** What is required **
Could you give back exactly the lines below from the one with "Bewertungen lesen, schreiben" through the one with "www.dechile.net. Primera publicac", without a single picture?

** Recorded information **
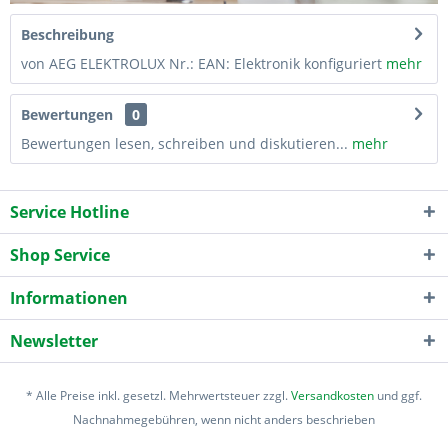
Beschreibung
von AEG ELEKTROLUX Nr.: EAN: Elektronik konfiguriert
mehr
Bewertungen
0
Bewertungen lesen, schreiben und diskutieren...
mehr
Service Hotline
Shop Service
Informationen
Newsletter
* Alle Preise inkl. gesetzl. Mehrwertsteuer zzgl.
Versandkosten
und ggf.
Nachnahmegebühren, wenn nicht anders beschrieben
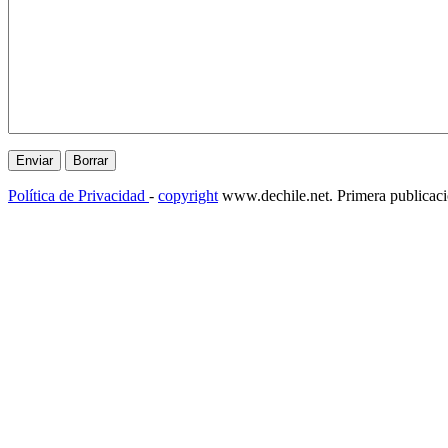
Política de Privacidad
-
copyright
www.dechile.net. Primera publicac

* * *

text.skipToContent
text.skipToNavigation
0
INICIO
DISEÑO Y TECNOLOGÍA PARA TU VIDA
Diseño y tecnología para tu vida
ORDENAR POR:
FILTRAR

...

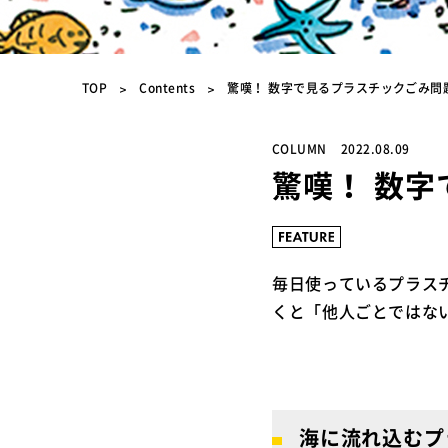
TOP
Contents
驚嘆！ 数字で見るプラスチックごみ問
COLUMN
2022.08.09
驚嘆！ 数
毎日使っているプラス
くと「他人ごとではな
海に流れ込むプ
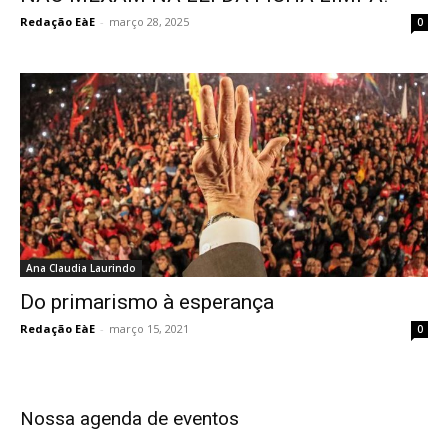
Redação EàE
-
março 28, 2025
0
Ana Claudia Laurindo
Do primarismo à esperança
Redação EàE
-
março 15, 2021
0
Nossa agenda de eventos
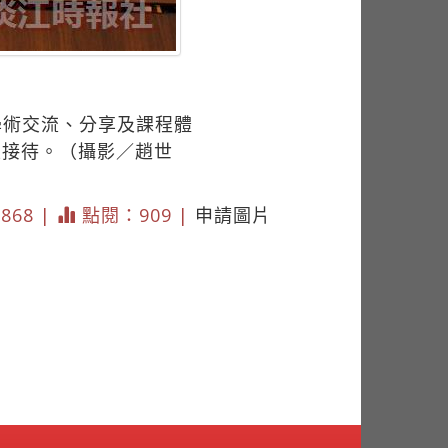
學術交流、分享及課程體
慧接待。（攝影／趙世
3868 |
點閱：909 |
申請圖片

** Task solution **
Bewertungen lesen, schreiben und diskutieren...
mehr
Service Hotline
Shop Service
Informationen
Newsletter
* Alle Preise inkl. gesetzl. Mehrwertsteuer zzgl.
Versandkosten
und ggf.
Nachnahmegebühren, wenn nicht anders beschrieben
Política de Privacidad
-
copyright
www.dechile.net. Primera publicac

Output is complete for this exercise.